WebNovels

Chapter 15 - A Flicker

Three weeks passed, nobody from the village saw Blasphemy… for nearly a month.

During that time, the villagers started witnessing unusual events…

Maria…

Mark…

Idgar…

Christina…

Four names disowned forever. They are just them… if it was possible to take back their names and leave them in the darkness, they would've done it.

But unfortunately, we have to use something to call them.

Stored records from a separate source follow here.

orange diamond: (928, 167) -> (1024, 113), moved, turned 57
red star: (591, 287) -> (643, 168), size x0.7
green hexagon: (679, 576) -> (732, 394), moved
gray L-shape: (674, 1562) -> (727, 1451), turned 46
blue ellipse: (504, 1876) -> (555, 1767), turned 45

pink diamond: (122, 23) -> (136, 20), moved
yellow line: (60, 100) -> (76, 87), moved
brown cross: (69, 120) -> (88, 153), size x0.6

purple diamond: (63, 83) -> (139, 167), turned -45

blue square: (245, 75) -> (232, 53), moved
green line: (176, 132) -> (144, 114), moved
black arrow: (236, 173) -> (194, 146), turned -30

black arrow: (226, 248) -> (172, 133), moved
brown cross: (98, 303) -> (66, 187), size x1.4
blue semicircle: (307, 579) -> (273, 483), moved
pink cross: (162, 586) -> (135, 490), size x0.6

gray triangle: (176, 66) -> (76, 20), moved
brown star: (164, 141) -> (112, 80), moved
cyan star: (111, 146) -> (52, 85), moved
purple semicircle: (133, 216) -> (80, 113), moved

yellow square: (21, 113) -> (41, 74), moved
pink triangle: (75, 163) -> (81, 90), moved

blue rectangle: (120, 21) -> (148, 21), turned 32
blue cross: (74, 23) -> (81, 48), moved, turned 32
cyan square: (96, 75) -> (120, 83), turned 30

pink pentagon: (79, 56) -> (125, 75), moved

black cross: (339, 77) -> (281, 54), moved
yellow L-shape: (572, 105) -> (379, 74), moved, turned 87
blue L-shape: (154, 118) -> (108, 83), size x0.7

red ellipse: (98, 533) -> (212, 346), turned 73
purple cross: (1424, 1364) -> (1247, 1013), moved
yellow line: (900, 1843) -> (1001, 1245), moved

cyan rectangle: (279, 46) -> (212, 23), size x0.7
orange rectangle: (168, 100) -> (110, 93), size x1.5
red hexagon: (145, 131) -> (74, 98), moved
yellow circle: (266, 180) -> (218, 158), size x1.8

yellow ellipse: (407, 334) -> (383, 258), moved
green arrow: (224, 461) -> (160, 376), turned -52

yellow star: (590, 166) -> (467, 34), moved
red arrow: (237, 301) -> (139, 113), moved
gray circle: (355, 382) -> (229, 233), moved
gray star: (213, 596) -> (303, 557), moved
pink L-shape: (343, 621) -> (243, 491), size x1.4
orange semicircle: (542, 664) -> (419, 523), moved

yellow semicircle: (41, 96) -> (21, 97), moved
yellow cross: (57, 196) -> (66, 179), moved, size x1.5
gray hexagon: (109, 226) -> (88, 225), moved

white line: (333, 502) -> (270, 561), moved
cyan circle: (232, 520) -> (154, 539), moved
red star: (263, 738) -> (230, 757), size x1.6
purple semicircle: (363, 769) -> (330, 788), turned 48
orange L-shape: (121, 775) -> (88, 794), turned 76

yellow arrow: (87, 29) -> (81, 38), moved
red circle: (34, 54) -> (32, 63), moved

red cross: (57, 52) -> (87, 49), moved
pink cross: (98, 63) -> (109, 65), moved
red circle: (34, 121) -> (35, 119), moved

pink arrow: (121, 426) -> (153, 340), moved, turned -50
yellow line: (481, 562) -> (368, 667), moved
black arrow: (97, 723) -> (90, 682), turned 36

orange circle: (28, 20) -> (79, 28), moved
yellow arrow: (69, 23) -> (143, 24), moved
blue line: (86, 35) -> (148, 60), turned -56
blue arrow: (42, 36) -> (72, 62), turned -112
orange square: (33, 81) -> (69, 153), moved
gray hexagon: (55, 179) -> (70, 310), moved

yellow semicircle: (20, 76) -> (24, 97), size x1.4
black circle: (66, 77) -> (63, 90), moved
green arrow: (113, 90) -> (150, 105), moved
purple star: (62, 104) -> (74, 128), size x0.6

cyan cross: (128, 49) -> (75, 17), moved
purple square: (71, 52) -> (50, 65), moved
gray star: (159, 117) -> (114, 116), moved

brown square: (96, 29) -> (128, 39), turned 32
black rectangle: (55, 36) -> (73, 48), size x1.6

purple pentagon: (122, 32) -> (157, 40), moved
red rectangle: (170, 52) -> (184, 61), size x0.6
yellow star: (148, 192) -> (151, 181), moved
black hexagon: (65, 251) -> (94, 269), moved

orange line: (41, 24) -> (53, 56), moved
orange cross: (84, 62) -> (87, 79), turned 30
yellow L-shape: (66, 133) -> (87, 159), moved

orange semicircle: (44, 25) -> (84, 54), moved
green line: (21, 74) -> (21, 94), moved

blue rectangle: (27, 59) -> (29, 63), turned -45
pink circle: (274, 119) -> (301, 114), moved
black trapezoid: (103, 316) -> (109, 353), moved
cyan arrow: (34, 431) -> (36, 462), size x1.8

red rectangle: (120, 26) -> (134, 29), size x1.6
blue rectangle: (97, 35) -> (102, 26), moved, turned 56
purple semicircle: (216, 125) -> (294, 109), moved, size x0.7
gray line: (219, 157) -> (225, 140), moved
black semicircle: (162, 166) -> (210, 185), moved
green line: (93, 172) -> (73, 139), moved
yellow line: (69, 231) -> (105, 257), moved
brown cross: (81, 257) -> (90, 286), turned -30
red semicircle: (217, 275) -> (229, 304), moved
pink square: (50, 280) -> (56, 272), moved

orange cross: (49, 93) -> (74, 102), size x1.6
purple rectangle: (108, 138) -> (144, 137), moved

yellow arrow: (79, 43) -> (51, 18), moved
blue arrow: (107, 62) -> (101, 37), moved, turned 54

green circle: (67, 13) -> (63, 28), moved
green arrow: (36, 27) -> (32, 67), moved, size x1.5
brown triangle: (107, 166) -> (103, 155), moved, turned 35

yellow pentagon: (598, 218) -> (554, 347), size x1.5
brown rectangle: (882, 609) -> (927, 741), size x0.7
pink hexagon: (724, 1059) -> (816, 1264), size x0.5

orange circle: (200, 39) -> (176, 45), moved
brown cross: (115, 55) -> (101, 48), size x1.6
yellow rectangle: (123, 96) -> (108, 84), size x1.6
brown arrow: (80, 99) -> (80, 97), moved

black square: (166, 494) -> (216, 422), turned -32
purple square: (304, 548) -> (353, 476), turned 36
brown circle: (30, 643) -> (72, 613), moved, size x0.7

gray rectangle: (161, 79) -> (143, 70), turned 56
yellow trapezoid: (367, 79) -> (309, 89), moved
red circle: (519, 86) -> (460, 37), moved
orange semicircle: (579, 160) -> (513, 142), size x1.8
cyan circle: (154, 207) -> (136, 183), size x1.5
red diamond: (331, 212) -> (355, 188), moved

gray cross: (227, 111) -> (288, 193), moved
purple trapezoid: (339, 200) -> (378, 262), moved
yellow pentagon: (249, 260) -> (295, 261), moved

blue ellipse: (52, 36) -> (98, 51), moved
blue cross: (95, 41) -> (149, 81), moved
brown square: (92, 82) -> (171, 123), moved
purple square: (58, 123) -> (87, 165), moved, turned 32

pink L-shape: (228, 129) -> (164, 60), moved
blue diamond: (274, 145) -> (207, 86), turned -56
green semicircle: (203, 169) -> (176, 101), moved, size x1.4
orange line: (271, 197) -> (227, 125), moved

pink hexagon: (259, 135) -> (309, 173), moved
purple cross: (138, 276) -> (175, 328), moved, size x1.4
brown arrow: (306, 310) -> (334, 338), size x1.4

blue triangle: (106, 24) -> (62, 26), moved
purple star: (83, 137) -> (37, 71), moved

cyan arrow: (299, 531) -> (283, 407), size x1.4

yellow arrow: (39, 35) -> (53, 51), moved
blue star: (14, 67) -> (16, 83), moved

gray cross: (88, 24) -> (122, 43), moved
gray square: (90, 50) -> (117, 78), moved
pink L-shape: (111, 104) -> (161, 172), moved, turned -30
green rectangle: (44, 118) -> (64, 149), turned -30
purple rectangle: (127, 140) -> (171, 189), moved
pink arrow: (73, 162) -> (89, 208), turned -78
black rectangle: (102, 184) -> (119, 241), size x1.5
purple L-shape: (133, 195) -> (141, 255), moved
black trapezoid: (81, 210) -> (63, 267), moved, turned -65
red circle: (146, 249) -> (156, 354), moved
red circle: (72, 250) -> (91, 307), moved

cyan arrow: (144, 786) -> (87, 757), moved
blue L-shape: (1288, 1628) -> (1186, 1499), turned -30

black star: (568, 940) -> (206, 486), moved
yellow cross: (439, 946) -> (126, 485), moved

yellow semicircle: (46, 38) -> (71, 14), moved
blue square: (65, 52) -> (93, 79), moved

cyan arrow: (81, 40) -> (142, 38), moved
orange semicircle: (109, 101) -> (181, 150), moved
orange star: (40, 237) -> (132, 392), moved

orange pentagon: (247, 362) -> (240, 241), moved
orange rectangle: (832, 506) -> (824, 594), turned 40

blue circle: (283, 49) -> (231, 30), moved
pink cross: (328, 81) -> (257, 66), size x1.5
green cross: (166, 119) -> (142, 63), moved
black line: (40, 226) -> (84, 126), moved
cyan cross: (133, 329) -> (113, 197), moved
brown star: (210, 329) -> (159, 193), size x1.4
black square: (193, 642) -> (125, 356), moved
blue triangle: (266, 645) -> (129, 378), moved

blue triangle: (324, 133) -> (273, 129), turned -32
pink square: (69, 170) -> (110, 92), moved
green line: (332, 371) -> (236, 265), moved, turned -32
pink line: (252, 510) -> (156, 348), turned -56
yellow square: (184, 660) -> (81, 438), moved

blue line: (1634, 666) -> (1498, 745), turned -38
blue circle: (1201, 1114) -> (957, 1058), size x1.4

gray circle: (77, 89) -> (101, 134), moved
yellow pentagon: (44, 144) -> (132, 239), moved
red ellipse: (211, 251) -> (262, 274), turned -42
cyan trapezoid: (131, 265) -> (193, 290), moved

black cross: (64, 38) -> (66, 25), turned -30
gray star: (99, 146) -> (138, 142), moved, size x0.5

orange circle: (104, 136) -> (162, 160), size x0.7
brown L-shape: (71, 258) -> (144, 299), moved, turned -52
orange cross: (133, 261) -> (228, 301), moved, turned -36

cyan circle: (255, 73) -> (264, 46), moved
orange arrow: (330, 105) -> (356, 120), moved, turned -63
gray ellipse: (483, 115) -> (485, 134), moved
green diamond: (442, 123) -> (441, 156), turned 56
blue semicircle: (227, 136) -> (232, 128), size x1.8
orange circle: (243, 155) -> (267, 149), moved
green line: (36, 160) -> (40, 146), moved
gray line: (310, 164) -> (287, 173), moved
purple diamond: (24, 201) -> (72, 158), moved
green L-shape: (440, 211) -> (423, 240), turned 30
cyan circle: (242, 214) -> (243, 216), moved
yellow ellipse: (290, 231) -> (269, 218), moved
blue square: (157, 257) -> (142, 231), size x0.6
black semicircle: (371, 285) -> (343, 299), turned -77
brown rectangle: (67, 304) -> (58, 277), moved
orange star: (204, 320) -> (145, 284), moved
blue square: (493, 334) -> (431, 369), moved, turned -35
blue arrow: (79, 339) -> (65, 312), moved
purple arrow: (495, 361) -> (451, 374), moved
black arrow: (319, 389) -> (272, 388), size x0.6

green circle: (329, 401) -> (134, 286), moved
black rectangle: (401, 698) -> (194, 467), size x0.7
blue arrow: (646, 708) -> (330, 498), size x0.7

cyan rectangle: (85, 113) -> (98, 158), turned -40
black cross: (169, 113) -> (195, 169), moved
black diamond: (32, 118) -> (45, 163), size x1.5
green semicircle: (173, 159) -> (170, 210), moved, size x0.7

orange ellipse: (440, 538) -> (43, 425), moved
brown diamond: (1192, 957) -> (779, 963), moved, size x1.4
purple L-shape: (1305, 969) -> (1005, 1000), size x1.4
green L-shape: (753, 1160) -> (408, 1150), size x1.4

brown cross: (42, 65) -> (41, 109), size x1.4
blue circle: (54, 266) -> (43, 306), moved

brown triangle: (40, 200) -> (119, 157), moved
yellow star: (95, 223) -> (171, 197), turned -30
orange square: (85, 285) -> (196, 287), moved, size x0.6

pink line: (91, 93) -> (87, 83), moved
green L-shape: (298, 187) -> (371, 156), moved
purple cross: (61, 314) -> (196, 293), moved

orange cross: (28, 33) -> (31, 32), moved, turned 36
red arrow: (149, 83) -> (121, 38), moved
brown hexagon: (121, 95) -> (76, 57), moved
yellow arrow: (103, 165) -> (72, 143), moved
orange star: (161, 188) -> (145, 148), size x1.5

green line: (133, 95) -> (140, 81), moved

Their families disowned them.

Their tribe stoned them.

Nobody wanted them.

They were like a money paper — cut, stepped over — but they still held value… until the day they were burned.

That's the only scenario where money loses its value — when it's burned.

The first week passed like an atom… you don't know where it is, but you know it exists.

The second week came, and as you might say, a lot of rats were resurrected from the ground.

They were there in the first week, but in the second week, they were much more comfortable to wear their skin and show it to everyone.

Before going into details, there are two types of magic or witchcraft in the village.

But put in your head — they aren't real.

So don't get confused.

Forbidden and Sciences.

The forbidden is whatever is not a sign… no, you didn't hear wrong — I said science and sign.

You can say it's everything related to predicting the future — to avoid the problem or solve it before it comes.

The only way to prove you aren't involved in forbidden magic is to predict something.

If it didn't happen — you're dead.

There's a kind of people who have immunity.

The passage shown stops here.